As it turns out, it was as close to one of the oldest stock scams you’ll find, albeit in a different market. The “Squid” went from a penny to $2,861 in less than a week in late October, but those with any experience trading or investing might have already recognized what’s going on. The coin was absent from any of the top exchanges, and those who bought it on the debuting platform PancakeSwap quickly realized they could not sell the token. The website, which claimed this was part of “anti-dump measures”, was soon dismantled. And despite a warning issued early on by the top crypto price tracking website CoinMarketCap, some 43,000 investors lost an estimated $3.3 million as the coin’s issuers bailed.
A projected $113 million has been lost due to “rug pull” in the crypto market between January and July, mostly due to a mixture of excessive eagerness and a lack of research. A rug pull is simply a new name for a very old sort of financial fraud, the time-honored “pump and dump.” And as Investopedia warns:
The burgeoning popularity of cryptocurrencies has resulted in the proliferation of pump-and-dump schemes within the industry.
But this is only one example of why moving everything to the digital sphere might not be the best idea ever, despite what’s being touted.
Crypto scams cost Americans $20 million a month
The Federal Trade Commission (FTC) said that 7,000 people reported more than $80 million lost to crypto scams, in the four months heading up to March 31, 2021. That’s a stunning 1,000% increase over 2020.
The scams are quite familiar, with cryptocurrencies and digital wallets being just a slight alteration of all-too-rehearsed routines.
Many of these fall under the “romance, impostor or giveaway” category, where the scammers are posing as a person or entity in order to gain access to someone’s digital wallet.
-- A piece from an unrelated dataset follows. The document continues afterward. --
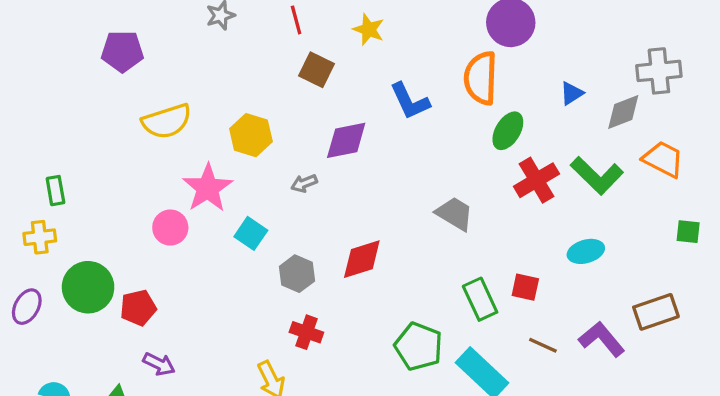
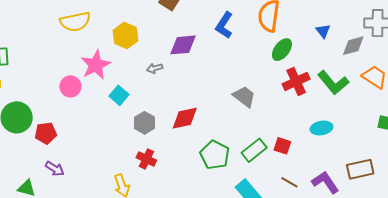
blue triangle: (572, 93) -> (323, 31), turned -42
blue L-shape: (410, 101) -> (224, 25), turned 52
green rectangle: (480, 299) -> (254, 150), turned 70
green pentagon: (419, 346) -> (215, 155), moved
From there, they either send out the funds or obtain personal information for further scams down the line. (Sometimes, they do both.)
Cryptocurrency investing is, by definition, all online. And if there’s one thing we’ve learned about online services, it’s their vulnerability to being spoofed.
It’s not difficult for scammers to duplicate an exchange or hot wallet website and lure unsuspecting targets to it. Fake ads? Legit-seeming links that redirect the clicker to a dummy website? Fake referral links promising bonuses? Anything and everything you can think of to get the click.
And because websites and apps have so much authority over a person’s data, it’s not difficult to use stolen credentials to empty a cryptocurrency account, steal personal information, infect a phone or computer with malware or just log customer activity and wait for an opportunity to maximize their stolen profits.
Investment scams are always on the rise alongside new technologies and investor enthusiasm. Unfortunately, they aren’t always as easy for the savvy to spot as the Squid token rug-pull.
Ever since the crypto market shaped into a full-fledged industry, the Securities and Exchange Commission (SEC) has been cracking down on fraudulent Initial Coin Offerings (ICOs) and non fungible tokens (NFTs).
Yet the definition of “fraudulent” here can vary quite a bit. Even if a cryptocurrency makes it onto top exchanges, it can still fail to deliver what was promised. With over 15,000 cryptocurrencies available on over 400 exchanges, the SEC and FTC would never be able to keep up even if they had the authority to do so.
As always, caution and due diligence remain a scammer’s worst enemy. Know what you’re buying, and know why you’re buying it.